Go through the material below, find each line with the word "siswa", and copy those lines.

▽

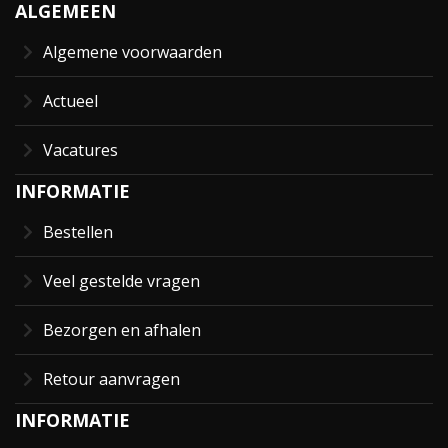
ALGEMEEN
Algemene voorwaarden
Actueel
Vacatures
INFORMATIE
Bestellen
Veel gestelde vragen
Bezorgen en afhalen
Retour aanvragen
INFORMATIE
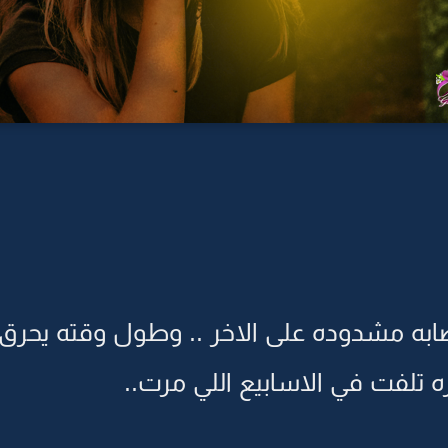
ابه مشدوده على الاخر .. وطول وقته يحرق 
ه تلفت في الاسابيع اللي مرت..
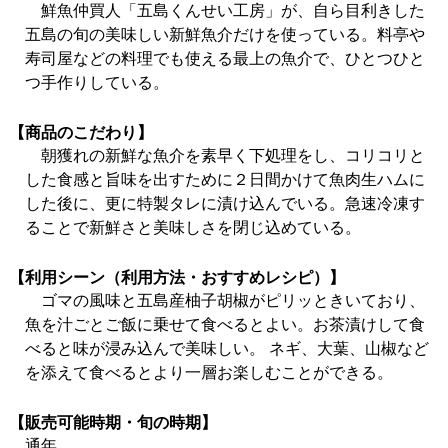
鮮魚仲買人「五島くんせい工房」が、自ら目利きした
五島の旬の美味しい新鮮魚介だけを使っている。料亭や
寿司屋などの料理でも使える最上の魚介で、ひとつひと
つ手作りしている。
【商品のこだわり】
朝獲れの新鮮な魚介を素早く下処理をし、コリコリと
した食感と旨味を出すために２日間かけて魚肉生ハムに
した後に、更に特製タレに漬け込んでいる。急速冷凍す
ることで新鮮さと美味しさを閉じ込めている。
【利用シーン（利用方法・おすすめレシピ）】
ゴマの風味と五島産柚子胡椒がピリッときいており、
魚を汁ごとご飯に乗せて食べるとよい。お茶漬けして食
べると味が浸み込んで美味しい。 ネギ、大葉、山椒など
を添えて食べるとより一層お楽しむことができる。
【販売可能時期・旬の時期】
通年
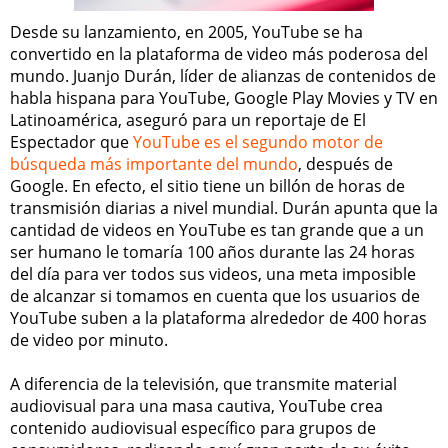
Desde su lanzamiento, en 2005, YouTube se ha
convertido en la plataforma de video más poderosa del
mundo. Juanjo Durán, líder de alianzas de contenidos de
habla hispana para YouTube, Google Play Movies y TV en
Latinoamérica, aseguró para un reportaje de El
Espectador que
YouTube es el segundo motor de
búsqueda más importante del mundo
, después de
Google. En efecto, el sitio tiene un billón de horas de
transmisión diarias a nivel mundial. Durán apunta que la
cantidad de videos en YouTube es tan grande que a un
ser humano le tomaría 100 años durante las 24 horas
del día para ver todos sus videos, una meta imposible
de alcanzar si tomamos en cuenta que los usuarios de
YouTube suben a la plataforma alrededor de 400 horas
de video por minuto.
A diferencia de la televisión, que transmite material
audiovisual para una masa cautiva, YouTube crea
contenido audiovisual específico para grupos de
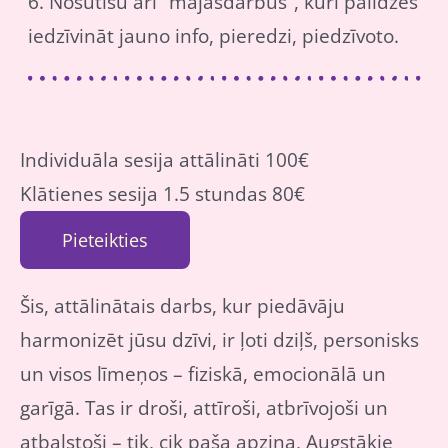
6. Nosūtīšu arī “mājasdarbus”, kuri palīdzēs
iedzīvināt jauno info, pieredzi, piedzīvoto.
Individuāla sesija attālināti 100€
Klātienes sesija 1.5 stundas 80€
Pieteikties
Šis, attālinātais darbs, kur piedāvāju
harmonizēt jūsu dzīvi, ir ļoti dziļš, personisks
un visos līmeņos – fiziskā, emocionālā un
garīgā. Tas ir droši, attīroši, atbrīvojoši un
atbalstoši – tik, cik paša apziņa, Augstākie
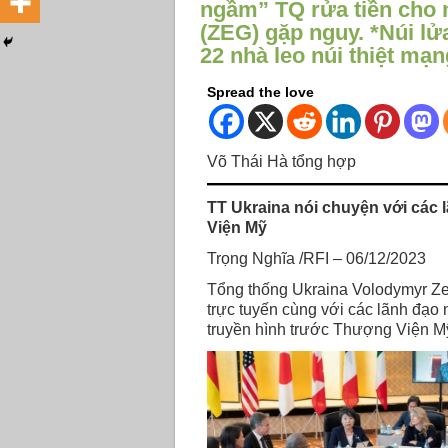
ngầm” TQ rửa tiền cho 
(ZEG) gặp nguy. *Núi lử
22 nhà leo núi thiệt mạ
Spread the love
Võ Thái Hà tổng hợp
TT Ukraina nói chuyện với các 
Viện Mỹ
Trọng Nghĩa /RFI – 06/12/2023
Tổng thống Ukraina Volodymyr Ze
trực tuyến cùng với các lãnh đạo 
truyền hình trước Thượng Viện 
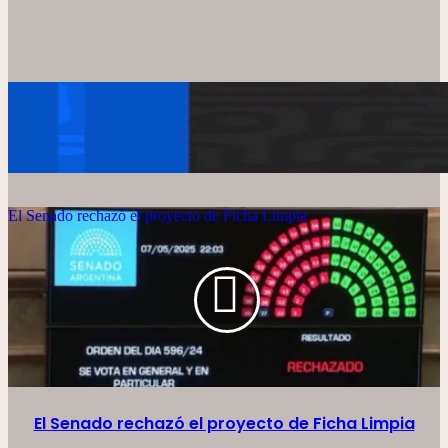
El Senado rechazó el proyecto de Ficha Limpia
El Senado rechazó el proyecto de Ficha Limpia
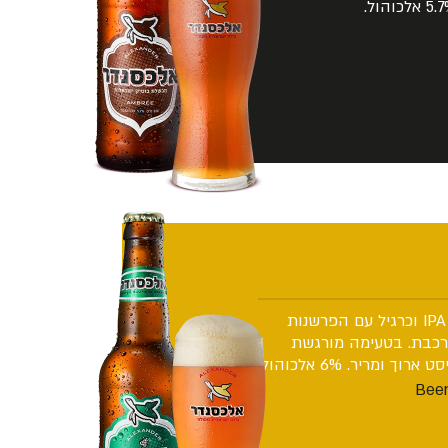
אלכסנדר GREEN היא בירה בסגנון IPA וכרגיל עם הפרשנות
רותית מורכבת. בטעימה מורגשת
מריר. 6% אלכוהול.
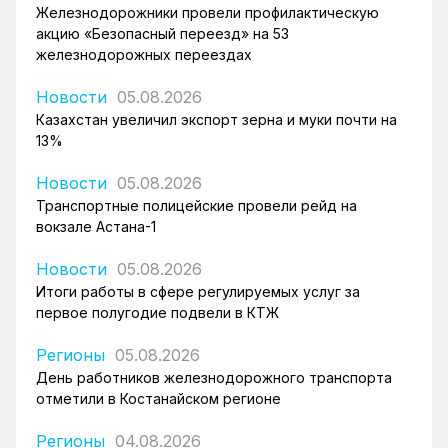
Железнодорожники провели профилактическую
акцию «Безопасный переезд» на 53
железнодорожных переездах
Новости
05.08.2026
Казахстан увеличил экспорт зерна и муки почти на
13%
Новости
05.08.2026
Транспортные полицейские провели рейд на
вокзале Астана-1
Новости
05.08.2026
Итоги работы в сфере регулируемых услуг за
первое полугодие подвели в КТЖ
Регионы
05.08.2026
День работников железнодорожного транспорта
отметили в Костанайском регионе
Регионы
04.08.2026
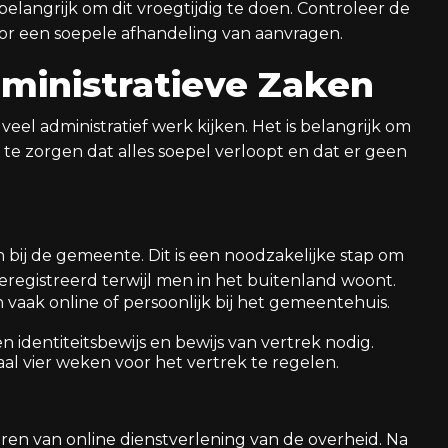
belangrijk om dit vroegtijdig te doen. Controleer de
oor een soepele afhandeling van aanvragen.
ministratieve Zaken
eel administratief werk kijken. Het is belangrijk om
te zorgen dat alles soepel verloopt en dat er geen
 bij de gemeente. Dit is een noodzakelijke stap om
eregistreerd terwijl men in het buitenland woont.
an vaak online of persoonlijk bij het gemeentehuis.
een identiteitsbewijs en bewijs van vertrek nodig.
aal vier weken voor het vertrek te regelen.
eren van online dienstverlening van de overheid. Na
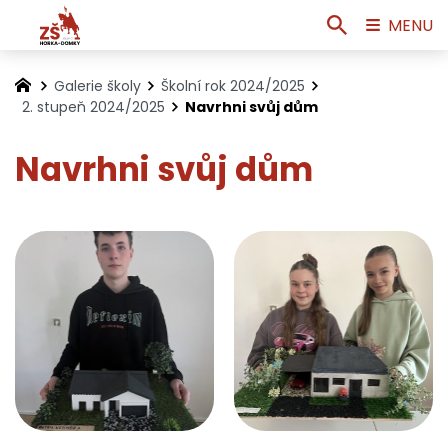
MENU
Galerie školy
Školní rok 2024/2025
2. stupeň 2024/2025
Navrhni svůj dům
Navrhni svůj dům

△
▽

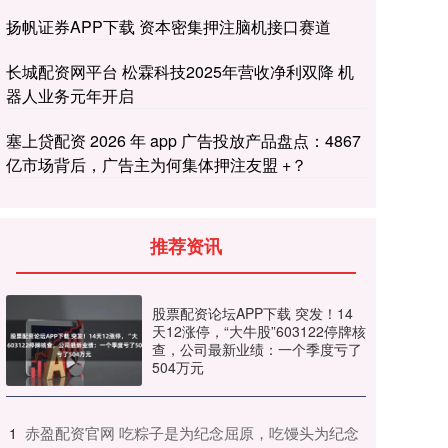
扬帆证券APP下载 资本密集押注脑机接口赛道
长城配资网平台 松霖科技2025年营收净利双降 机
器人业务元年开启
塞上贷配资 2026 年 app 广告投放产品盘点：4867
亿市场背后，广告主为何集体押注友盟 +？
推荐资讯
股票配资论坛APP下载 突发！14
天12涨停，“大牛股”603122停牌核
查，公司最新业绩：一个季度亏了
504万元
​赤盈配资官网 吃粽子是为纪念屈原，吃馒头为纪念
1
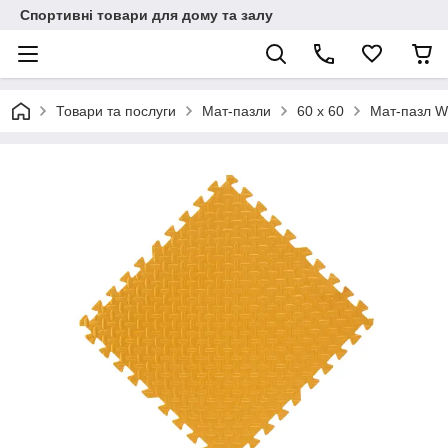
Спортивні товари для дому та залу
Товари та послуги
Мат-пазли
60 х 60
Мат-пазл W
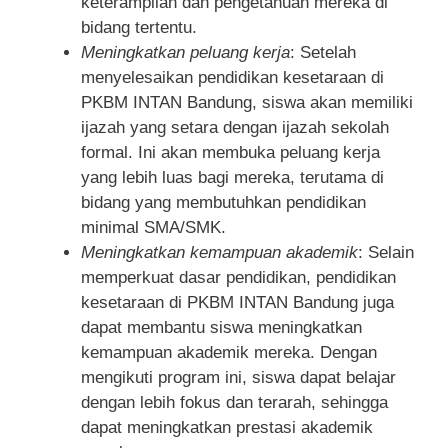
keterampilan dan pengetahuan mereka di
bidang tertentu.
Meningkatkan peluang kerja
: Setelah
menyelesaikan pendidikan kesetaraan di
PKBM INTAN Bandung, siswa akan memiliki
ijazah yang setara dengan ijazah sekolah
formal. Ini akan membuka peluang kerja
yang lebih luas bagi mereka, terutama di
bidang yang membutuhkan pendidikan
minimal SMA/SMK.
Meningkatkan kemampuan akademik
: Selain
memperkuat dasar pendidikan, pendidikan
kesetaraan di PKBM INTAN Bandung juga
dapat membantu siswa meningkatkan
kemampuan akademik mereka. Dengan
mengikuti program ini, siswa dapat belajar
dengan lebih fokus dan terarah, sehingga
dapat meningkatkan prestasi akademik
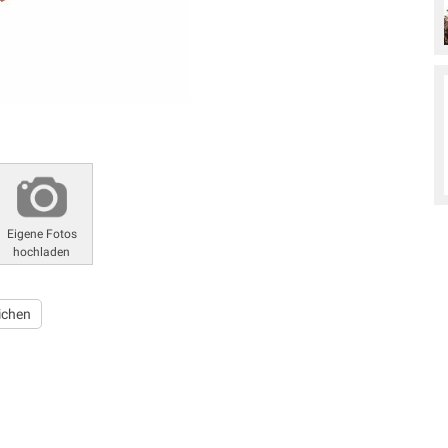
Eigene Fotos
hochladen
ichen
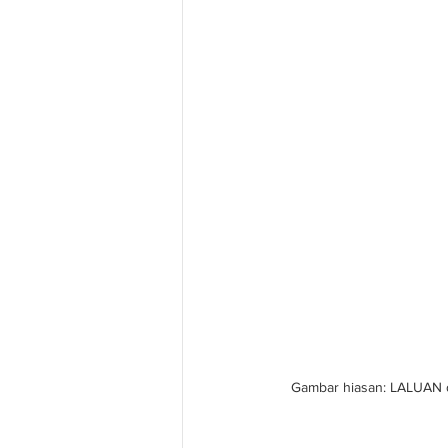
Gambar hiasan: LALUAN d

△

Written solution:
PKBM INTAN Bandung, siswa akan memiliki
dapat membantu siswa meningkatkan
mengikuti program ini, siswa dapat belajar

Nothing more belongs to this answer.